A MAN SHOVELLING SNOW IN THE DARK AT 4
A.M.
A man shovelling snow in
the winter dark at 4 A.M. The rasp of his shovel on the concrete
sidewalk, a one-man power bulldozer pushing wet snow like a
continental plate up into a white mountain range outside every shop
along Foster Street. The parking meters stand like unlit birthday
candles in the dishevelled frosting of a cake that’s gone to wrack
and ruin. I marvel at the strength and speed he brings to his task
and wonder if he wants to get home as fast as I do, though for
different reasons, each to their own improbable course of events.
Rimbaud celebrating his advancement into simple toil before he killed
a man in Cyprus with a stone that wasn’t meant to. And remembered
he dodged the draft and was afraid as far as unexplored Ethiopia. And
though this might be a Sahara of white, an albino hourglass without a
sphinx, this is Perth in the wee hours of the morning, and these
aren’t sand dunes. And what I’m interesting in exploring is seven
dimensions beyond a physical space which serves as a myth of origins
for forms with beginnings and ends. All true explorers start out as
exiles at home and abroad. And sometimes they’re even driven by
foul winds back into the Garden of Eden like demons falling toward
paradise in Addis Ababa. But the only destination I’ve ever had in
mind was the road I was on at the moment, the one my walking made
like a deer path down to the river, or the threads of the flying
carpet I laid out under the horizon like a windowsill of the sky.
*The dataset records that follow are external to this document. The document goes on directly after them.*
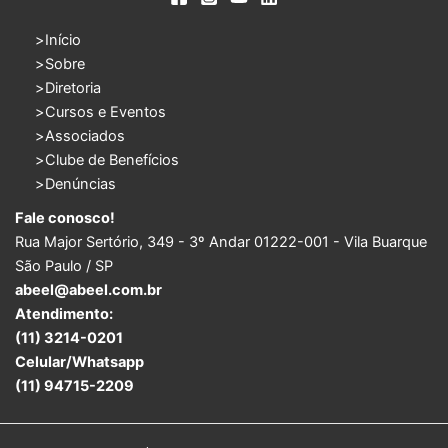
Início
Sobre
Diretoria
Cursos e Eventos
Associados
Clube de Benefícios
Denúncias
Fale conosco!
Rua Major Sertório, 349 - 3º Andar 01222-001 - Vila Buarque
São Paulo / SP
abeel@abeel.com.br
Atendimento:
(11) 3214-0201
Celular/Whatsapp
(11) 94715-2209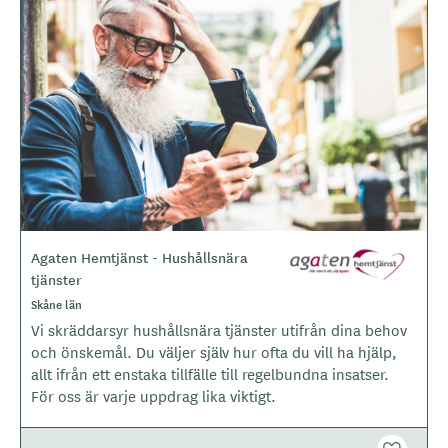
B
i
l
d
e
r
Agaten Hemtjänst - Hushållsnära
L
tjänster
o
g
Skåne län
o
Vi skräddarsyr hushållsnära tjänster utifrån dina behov
t
och önskemål. Du väljer själv hur ofta du vill ha hjälp,
y
allt ifrån ett enstaka tillfälle till regelbundna insatser.
p
För oss är varje uppdrag lika viktigt.
e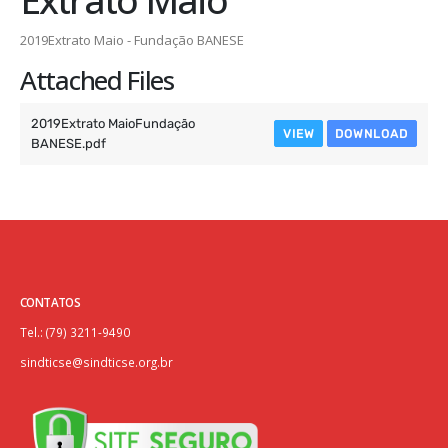
2019Extrato Maio - Fundação BANESE
Attached Files
2019Extrato MaioFundação
VIEW
DOWNLOAD
BANESE.pdf
CONTATOS
Tel.: (79) 3211-9490
sindticse@sindticse.org.br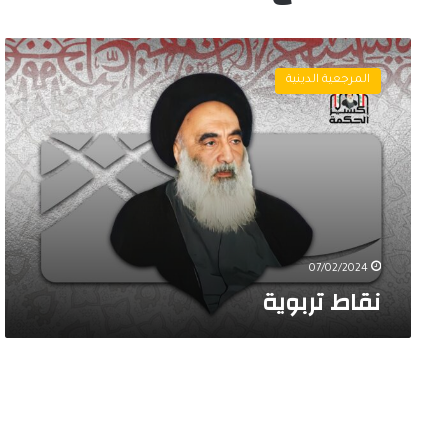
ن
ق
المرجعية الدينية
ا
ط
ت
ر
ب
و
ي
ة
07/02/2024
نقاط تربوية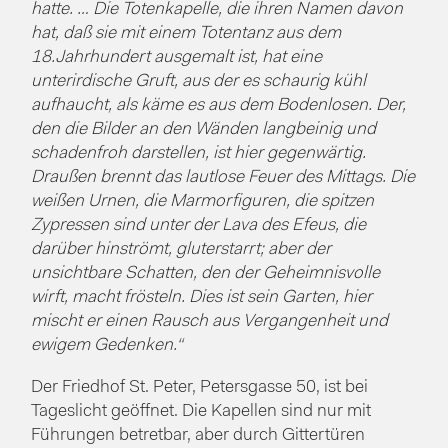
hatte. … Die Totenkapelle, die ihren Namen davon
hat, daß sie mit einem Totentanz aus dem
18.Jahrhundert ausgemalt ist, hat eine
unterirdische Gruft, aus der es schaurig kühl
aufhaucht, als käme es aus dem Bodenlosen. Der,
den die Bilder an den Wänden langbeinig und
schadenfroh darstellen, ist hier gegenwärtig.
Draußen brennt das lautlose Feuer des Mittags. Die
weißen Urnen, die Marmorfiguren, die spitzen
Zypressen sind unter der Lava des Efeus, die
darüber hinströmt, gluterstarrt; aber der
unsichtbare Schatten, den der Geheimnisvolle
wirft, macht frösteln. Dies ist sein Garten, hier
mischt er einen Rausch aus Vergangenheit und
ewigem Gedenken.“
Der Friedhof St. Peter, Petersgasse 50, ist bei
Tageslicht geöffnet. Die Kapellen sind nur mit
Führungen betretbar, aber durch Gittertüren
Or
like this hardy soul laying out a black carpet for himself that he’ll
be the first to walk alone unencumbered like David Thompson followed
by a lot of shoppers. I’m not trading guns with the natives, but
I’ve armed my solitude, because the night is dark and old and
dangerous. And hot poppies of blood have been known to bloom in the
snow like the hearts of deer mice and rabbits. The only flower that
anyone threw on their graves to mark the spot their body of proof
went missing. But I’m not a fierce invalid home from hot climates.
I’m more like a bull in the labyrinth of a snow blind zodiac,
trying to follow my own star like one unique snowflake among billions
that all look the same in the dark. This is perfect. That is perfect.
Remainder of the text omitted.